§ Entries supplied:

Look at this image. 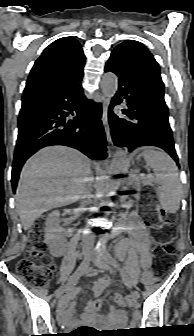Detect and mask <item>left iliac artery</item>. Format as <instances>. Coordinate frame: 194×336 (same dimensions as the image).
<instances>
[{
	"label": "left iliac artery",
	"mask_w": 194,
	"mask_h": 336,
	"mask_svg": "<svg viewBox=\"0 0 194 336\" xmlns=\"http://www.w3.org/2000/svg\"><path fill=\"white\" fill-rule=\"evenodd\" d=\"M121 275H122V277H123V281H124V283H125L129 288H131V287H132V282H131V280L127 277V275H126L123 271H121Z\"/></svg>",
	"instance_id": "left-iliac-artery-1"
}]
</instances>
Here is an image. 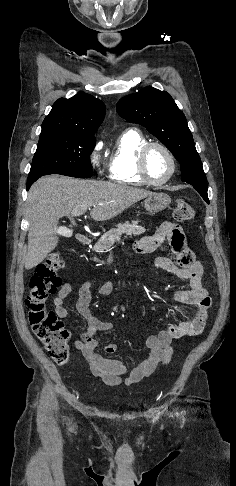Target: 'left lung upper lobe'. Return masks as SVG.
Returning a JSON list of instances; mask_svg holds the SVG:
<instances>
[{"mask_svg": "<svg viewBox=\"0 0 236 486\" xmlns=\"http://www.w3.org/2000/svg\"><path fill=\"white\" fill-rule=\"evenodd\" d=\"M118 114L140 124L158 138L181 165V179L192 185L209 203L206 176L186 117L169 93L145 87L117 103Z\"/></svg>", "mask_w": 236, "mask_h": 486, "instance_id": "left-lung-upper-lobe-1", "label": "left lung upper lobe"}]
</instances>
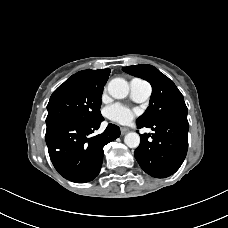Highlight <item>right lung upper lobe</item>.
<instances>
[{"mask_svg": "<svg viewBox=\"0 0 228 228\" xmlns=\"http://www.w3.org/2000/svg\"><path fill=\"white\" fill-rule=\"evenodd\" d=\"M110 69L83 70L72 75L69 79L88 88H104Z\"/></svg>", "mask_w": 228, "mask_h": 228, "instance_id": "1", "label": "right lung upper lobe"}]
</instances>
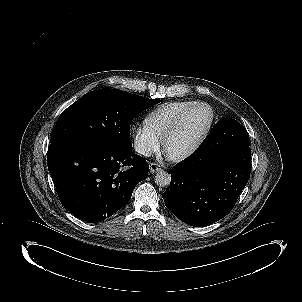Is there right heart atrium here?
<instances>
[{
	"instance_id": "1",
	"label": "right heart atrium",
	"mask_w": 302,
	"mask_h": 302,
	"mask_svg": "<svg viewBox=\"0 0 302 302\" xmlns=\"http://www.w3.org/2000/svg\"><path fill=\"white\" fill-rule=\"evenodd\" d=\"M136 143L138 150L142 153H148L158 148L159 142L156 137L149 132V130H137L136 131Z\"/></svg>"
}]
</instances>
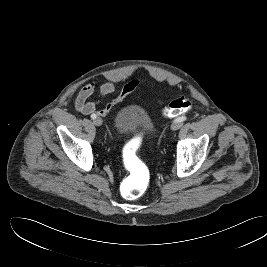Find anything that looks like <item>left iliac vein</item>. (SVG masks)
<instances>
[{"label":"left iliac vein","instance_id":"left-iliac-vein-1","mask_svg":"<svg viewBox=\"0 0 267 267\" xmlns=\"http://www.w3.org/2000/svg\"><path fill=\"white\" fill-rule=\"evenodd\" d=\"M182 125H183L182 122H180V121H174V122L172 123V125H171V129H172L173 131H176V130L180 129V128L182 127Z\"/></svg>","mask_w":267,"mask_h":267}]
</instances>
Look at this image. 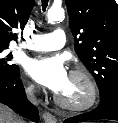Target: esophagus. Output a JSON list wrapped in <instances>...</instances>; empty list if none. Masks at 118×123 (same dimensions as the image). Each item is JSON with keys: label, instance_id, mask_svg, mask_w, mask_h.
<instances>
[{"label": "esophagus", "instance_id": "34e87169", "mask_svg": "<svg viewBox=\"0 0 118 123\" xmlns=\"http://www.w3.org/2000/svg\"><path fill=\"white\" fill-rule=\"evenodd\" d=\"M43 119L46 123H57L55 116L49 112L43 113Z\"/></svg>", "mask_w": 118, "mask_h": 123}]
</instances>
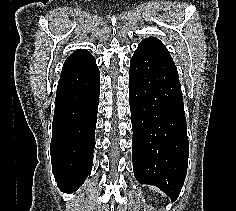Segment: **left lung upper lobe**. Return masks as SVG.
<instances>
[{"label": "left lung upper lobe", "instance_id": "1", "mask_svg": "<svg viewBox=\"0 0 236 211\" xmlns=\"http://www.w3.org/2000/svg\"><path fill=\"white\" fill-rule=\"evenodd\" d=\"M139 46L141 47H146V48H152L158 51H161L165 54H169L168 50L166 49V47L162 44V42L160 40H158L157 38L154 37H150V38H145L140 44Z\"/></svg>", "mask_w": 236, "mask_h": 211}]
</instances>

§ What is needed: Begin at the line containing "Segment: **left lung" and write out every line to the end of the data exactly. Skip the pictures.

§ Exercise output:
Segment: **left lung upper lobe**. Return masks as SVG.
<instances>
[{"label": "left lung upper lobe", "instance_id": "1", "mask_svg": "<svg viewBox=\"0 0 236 211\" xmlns=\"http://www.w3.org/2000/svg\"><path fill=\"white\" fill-rule=\"evenodd\" d=\"M139 46L141 47H146V48H152L158 51H161L165 54H169L168 50L166 49V47L162 44V42L160 40H158L157 38L154 37H150V38H145L140 44Z\"/></svg>", "mask_w": 236, "mask_h": 211}]
</instances>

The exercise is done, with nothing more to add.